Mr. Davis did not receive a PIP award with respect to Fiscal 2006 performance because he was not employed by the Company during Fiscal 2006.
Adoption of Award Agreements
On June 13, 2006, the Compensation Committee adopted forms of (1) Nonqualified Stock Option Notice and Agreement, Incentive Stock Option Notice and Agreement, Restricted Stock Award Notice and Agreement (Director) and Restricted Stock Award Notice and Agreement (Employee) under the 1998 Plan; (2) Cash Award Notice and Agreement under the PIP; and (3) Restricted Stock Award Notice and Agreement under the Company’s First Amended and Restated 1993 Long Term Incentive Plan for Managers. These award agreements are attached as Exhibits 10.1 through 10.6, respectively, to this Current Report on Form 8-K and are incorporated herein by reference.

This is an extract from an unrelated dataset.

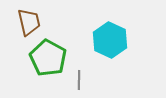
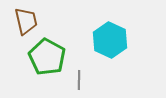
brown trapezoid: moved 3 px left, 1 px up
green pentagon: moved 1 px left, 1 px up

Equity Awards to Steven A. Davis
As previously reported in the Company’s Current Report on Form 8-K filed on May 2, 2006, under Item 1.01,Entry into a Material Definitive Agreement, the Company entered into an Employment Agreement (the “Employment Agreement”) with Mr. Davis in connection with his appointment as the Company’s Chief Executive Officer, effective May 1, 2006. The Employment Agreement provides that, within forty-five (45) days after the start of Mr. Davis’ employment with the Company, he was to receive a grant of 10,000 shares of the Company’s common stock and a grant of 20,166 shares of restricted stock of the Company (such restricted stock to vest in equal installments over three (3) years commencing June 13, 2007). The number of shares subject to both of these grants was calculated using an assumed price of the Company’s stock of $30.00 per share, and the Employment Agreement provides that the number of shares actually granted would be adjusted to reflect the closing price of the Company’s common stock on the grant date. The closing price of the Company’s common stock on the Nasdaq National Market on the grant date (June 13, 2006) was $27.38 per share. Accordingly, Mr. Davis was awarded 10,957 shares of the Company’s common stock and 25,771 shares of restricted stock (calculated with a vesting discount). Pursuant to the Employment Agreement, Mr. Davis was also granted options to purchase 18,000 shares of the Company’s common stock with an exercise price of $27.38 per share.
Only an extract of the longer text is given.